*** PROVIDED DATA Section Begins ***

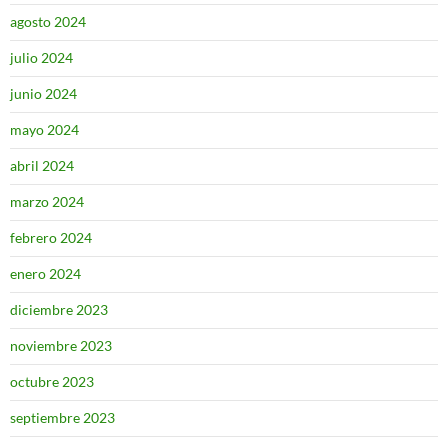
agosto 2024
julio 2024
junio 2024
mayo 2024
abril 2024
marzo 2024
febrero 2024
enero 2024
diciembre 2023
noviembre 2023
octubre 2023
septiembre 2023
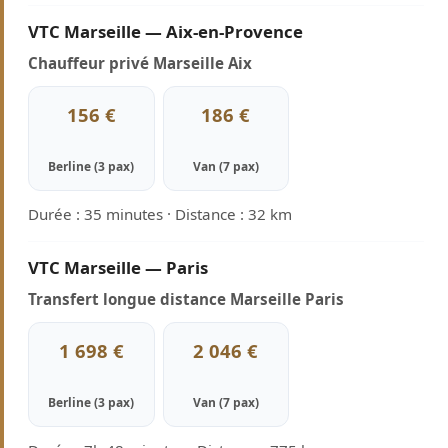
VTC Marseille — Aix-en-Provence
Chauffeur privé Marseille Aix
156 €
186 €
Berline (3 pax)
Van (7 pax)
Durée : 35 minutes · Distance : 32 km
VTC Marseille — Paris
Transfert longue distance Marseille Paris
1 698 €
2 046 €
Berline (3 pax)
Van (7 pax)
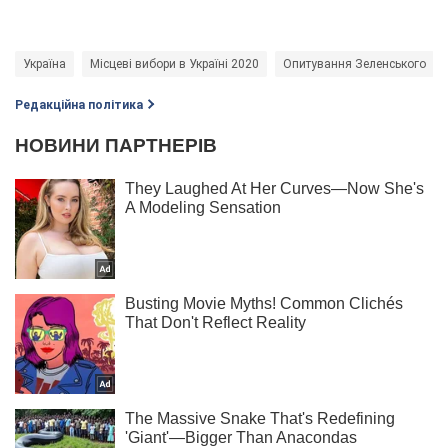
Україна
Місцеві вибори в Україні 2020
Опитування Зеленського
Редакційна політика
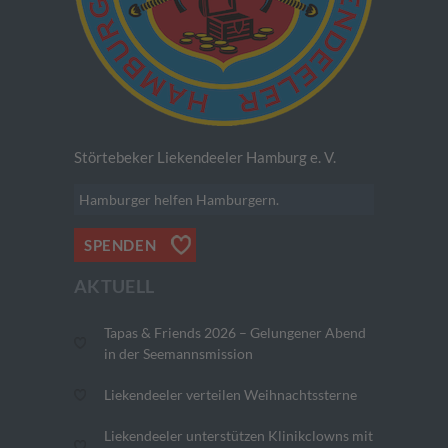
Störtebeker Liekendeeler Hamburg e. V.
Hamburger helfen Hamburgern.
SPENDEN
AKTUELL
Tapas & Friends 2026 – Gelungener Abend
in der Seemannsmission
Liekendeeler verteilen Weihnachtssterne
Liekendeeler unterstützen Klinikclowns mit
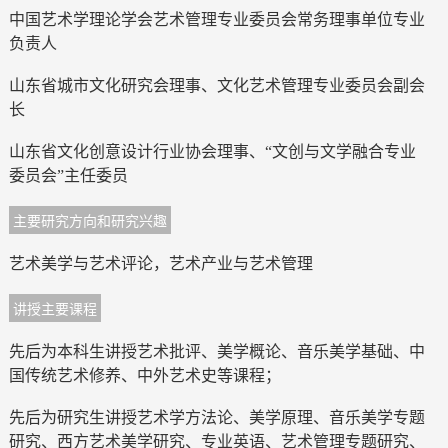
中国艺术学理论学会艺术管理专业委员会常务理事单位专业
负责人
山东省城市文化研究会理事、文化艺术管理专业委员会副会
长
山东省文化创意设计行业协会理事、“文创与文学融合专业
委员会”主任委员
主要研究方向和研究兴趣
艺术美学与艺术评论，艺术产业与艺术管理
讲授主要课程
先后为本科生讲授艺术批评、美学概论、音乐美学基础、中
国传统艺术修养、中外艺术史等课程；
先后为研究生讲授艺术学方法论、美学原理、音乐美学专题
研究、西方艺术美学研究、专业英语、艺术管理专题研究、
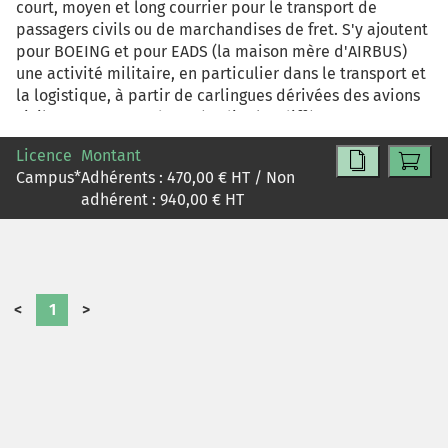
court, moyen et long courrier pour le transport de
passagers civils ou de marchandises de fret. S'y ajoutent
pour BOEING et pour EADS (la maison mère d'AIRBUS)
une activité militaire, en particulier dans le transport et
la logistique, à partir de carlingues dérivées des avions
civils. L'apprenant devra étudier les différents aspects
de la stratégie marketing de l'un des leaders en matière
Licence
Montant
de constructions d'avions, AIRBUS.
Campus
*
Adhérents :
470,00
€ HT / Non
adhérent :
940,00
€ HT
<
1
>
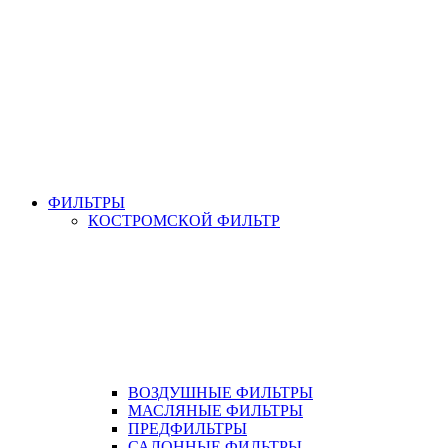
ФИЛЬТРЫ
КОСТРОМСКОЙ ФИЛЬТР
ВОЗДУШНЫЕ ФИЛЬТРЫ
МАСЛЯНЫЕ ФИЛЬТРЫ
ПРЕДФИЛЬТРЫ
САЛОННЫЕ ФИЛЬТРЫ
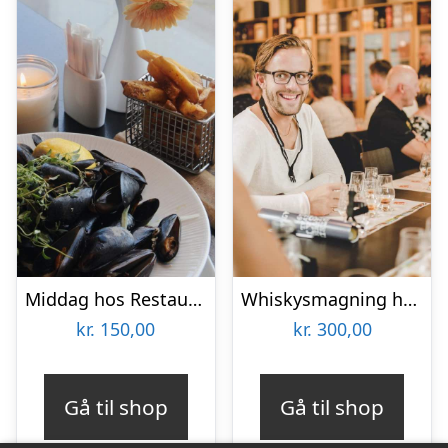
Middag hos Restaurant Couloir
Whiskysmagning hos Braunstein
kr.
150,00
kr.
300,00
Gå til shop
Gå til shop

*** PROVIDED DATA Section Ends ***

* WHAT YOU HAVE TO DO:
Which lines of the data hold the string "avions"? Return each of them.

* SOLUTION:
la logistique, à partir de carlingues dérivées des avions
de constructions d'avions, AIRBUS.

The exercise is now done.